Interesting find yesterday above Rydal Water.

Minnows in a cave.


----------



## mort (21 Jan 2018)

Been in there a few times myself, normally because it's hurling down outside. Didn't notice any fish but then my dog took advantage of the free swimming pool.


----------



## foxfish (21 Jan 2018)

Great photo!


----------



## Kezzab (21 Jan 2018)

There's were hundreds of fish, assume they got there via ducks etc as there's no stream entering the cave.


----------



## castle (21 Jan 2018)

Curiosity

How close is the nearest stream? or lake? How did the cave originally fill with water? 

A few options... 

eggs on birds: it does happen.
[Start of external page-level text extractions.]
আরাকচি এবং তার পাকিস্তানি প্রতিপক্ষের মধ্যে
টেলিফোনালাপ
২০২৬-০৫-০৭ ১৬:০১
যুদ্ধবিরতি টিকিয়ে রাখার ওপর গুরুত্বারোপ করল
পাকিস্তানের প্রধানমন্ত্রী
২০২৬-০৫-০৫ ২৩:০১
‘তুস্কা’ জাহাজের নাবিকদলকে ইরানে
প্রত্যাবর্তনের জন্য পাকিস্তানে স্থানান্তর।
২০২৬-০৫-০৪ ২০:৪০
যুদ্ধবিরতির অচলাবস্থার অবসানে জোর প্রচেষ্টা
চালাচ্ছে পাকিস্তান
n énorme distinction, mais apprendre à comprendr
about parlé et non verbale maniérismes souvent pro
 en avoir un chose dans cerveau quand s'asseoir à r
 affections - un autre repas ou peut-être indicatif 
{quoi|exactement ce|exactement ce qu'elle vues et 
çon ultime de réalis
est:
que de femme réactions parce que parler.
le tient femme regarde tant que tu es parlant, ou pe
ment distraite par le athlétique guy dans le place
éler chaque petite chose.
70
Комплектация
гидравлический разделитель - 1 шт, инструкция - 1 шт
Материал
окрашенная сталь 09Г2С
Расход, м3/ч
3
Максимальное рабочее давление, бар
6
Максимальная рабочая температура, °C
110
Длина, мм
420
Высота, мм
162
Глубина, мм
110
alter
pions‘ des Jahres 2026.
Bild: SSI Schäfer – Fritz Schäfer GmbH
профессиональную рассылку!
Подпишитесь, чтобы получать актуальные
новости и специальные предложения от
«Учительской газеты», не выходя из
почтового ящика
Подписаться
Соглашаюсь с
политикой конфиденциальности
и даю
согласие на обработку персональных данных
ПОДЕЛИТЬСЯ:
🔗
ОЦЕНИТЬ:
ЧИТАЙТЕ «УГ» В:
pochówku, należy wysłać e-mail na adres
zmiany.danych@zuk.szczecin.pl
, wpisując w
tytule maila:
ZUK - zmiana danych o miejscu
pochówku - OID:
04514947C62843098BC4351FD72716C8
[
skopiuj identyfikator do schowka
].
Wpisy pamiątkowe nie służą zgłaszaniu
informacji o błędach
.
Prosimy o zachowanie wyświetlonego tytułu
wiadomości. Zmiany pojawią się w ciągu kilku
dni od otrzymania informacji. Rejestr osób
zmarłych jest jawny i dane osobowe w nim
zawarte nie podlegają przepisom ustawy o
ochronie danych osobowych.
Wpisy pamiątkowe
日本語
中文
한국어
Normally when you build a reservoir, stock it with 2lb trout, and then a year later Bob has just caught a Roach - that random roach probably did come on a birds leg. For this to be an introduction from birds, it would probably have taken a few introductions, but without predators and a rich water source, they could thrive. 

Without knowing the age of the cave/water - if there is no stream nearby it is likely man made - could an underground river flow up into it? this isn't something you'd notice, but maybe? if so, it was wrote in a journal _I need to find_ that in some underground connecting rivers fish did use them to reach new waterways. Also, if it is man made, they likely abandoned it after hitting the water table, hence filling it.

Final one, is flooding. If there is a stream/lake within a mile, flooding is a good guess.

If it was filled by rainwater, I would assume the cave has some depth to keep a body of water that can sustain the fish over summer. Which would be a fair amount of water, that wouldn't be a slow process.

All that said, possibly the EA introducing minnows to help with bugs and algae.

Curious to visit this place now. Sorry to ramble.


----------



## Kezzab (21 Jan 2018)

It's an old slate mine. Hard to tell, but i think the pool is just filled by rain water, and run off into the cave. It looks deep in places. A nice place to visit for a walk if you are ever in the Lake District.


----------



## mort (21 Jan 2018)

As above its an old slate mine. Rydal water is 20-30m below the cave and I think it just fills from run off from above. It's a metre or slightly more deep in places and stays wet all year.


----------



## mort (21 Jan 2018)

quick vid from 2011


----------



## mort (30 Oct 2018)

The minnows are still doing great. Pics from the end of September


----------